I've created an embedding model using a Hugging Face transformer, and it's working well for accuracy. However, I'm running into performance and latency problems when processing large batches of text data. Since I'm already using AWS for hosting, I'm wondering if there's an AWS-native service that can help me generate embeddings easily, similar to what OpenAI or Cohere offer via API. I'd prefer a solution that doesn't require me to manage model inference myself or deploy any models on AWS. Any suggestions would be appreciated!
2 Answers
Consider using Amazon Bedrock, which features Titan Embeddings, Cohere, and Anthropic models accessible via API. It's a fully managed service, so you won’t need to worry about infrastructure management or batch processing. If you want to stick with SageMaker, check out SageMaker JumpStart for text embedding models with real-time inference endpoints—this option has a way lower latency than handling Hugging Face transformers yourself.

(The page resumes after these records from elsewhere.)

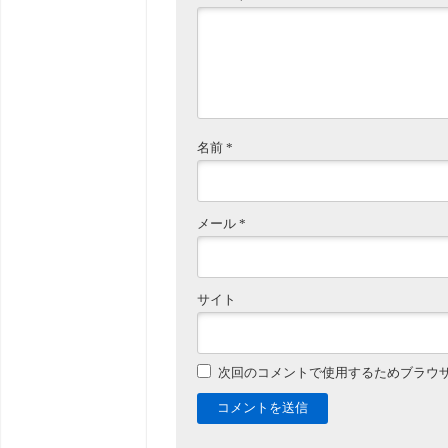
名前
*
メール
*
サイト
次回のコメントで使用するためブラウ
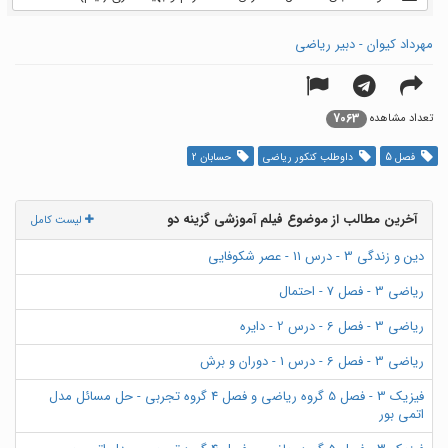
مهرداد کیوان - دبیر ریاضی
7063
تعداد مشاهده
فصل 5
داوطلب کنکور ریاضی
حسابان 2
آخرین مطالب از موضوع فیلم آموزشی گزینه دو
لیست کامل
دین و زندگی 3 - درس 11 - عصر شکوفایی
ریاضی 3 - فصل 7 - احتمال
ریاضی 3 - فصل 6 - درس 2 - دایره
ریاضی 3 - فصل 6 - درس 1 - دوران و برش
فیزیک 3 - فصل 5 گروه ریاضی و فصل 4 گروه تجربی - حل مسائل مدل
اتمی بور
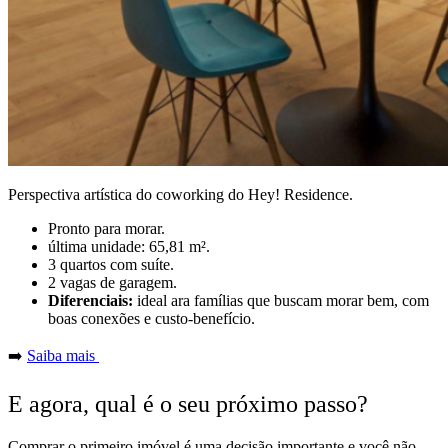
Perspectiva artística do coworking do Hey! Residence.
Pronto para morar.
última unidade: 65,81 m².
3 quartos com suíte.
2 vagas de garagem.
Diferenciais:
ideal ara famílias que buscam morar bem, com
boas conexões e custo-benefício.
➡️
Saiba mais
E agora, qual é o seu próximo passo?
Comprar o primeiro imóvel é uma decisão importante e você não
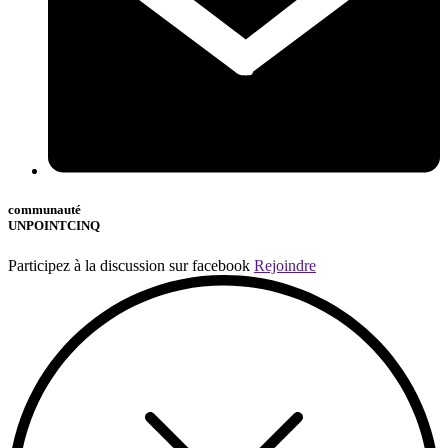
communauté
UNPOINTCINQ
Participez à la discussion sur facebook
Rejoindre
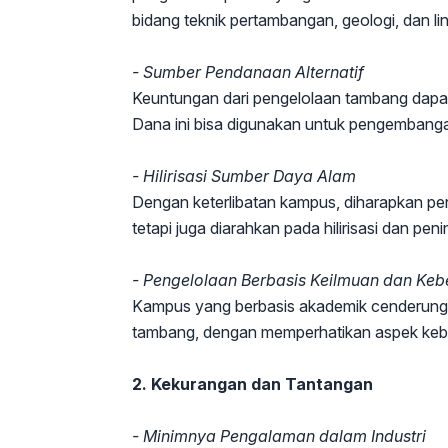
bidang teknik pertambangan, geologi, dan l
- Sumber Pendanaan Alternatif
Keuntungan dari pengelolaan tambang dapa
Dana ini bisa digunakan untuk pengembangan f
- Hilirisasi Sumber Daya Alam
Dengan keterlibatan kampus, diharapkan pen
tetapi juga diarahkan pada hilirisasi dan peni
- Pengelolaan Berbasis Keilmuan dan Keb
Kampus yang berbasis akademik cenderung 
tambang, dengan memperhatikan aspek kebe
2. Kekurangan dan Tantangan
- Minimnya Pengalaman dalam Industri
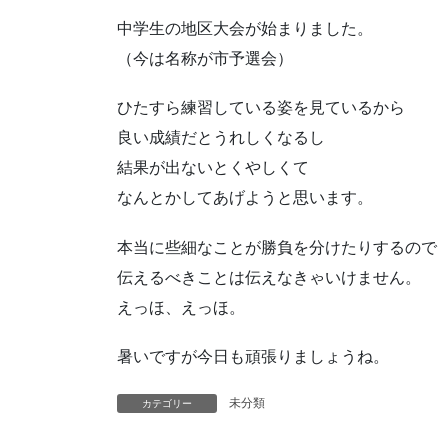
中学生の地区大会が始まりました。
（今は名称が市予選会）
ひたすら練習している姿を見ているから
良い成績だとうれしくなるし
結果が出ないとくやしくて
なんとかしてあげようと思います。
本当に些細なことが勝負を分けたりするので
伝えるべきことは伝えなきゃいけません。
えっほ、えっほ。
暑いですが今日も頑張りましょうね。
未分類
カテゴリー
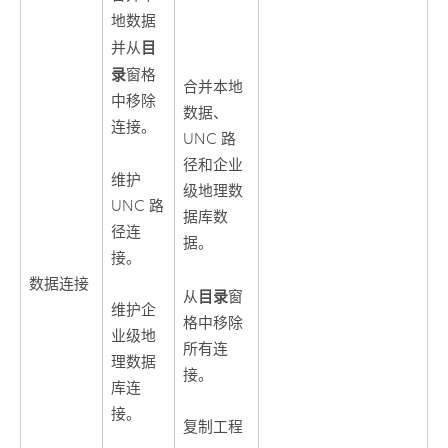
地数据
目
并从
录
窗格
合并本地
中移除
数据、
连接。
UNC 路
径和企业
维护
级地理数
UNC 路
据库数
径连
据。
接。
数据连接
目录
从
窗
维护企
格中移除
业级地
所有连
理数据
接。
库连
接。
复制工程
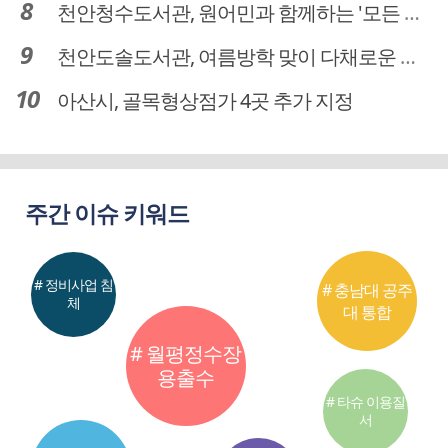
천안청수도서관, 원어민과 함께하는 '모든 영어 모든 독서' 운영
천안도솔도서관, 여름방학 맞이 다채로운 독서문화 프로그램 운영
아산시, 골목형상점가 4곳 추가 지정
주간 이슈 키워드
# 정비사업 침
# 충남대 공주
체
대 통합
# 월평정수장
용출수
# 타슈 이용질
서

Just a quick tip: Titan Embeddings on Bedrock are totally serverless now! You can simply enable Bedrock in your AWS account and access it directly via SDK or CLI without the hassle of managing endpoints.
You might want to check out Amazon Bedrock. It provides embeddings from AWS as well as access to Cohere. While Cohere may offer better performance, it can be pricier. You can find detailed info on AWS's documentation. Also, don't forget that Bedrock Knowledge Bases and S3 Vectors might help create a cost-effective solution for your needs!
This approach sounds solid! Plus, I've heard AgentCore has resources to ease the deployment of a Retrieval-Augmented Generation (RAG) setup with embedding.
Sounds good! I’ll definitely give this a shot.

I’m looking into something similar, so I’d love to hear how it goes for you!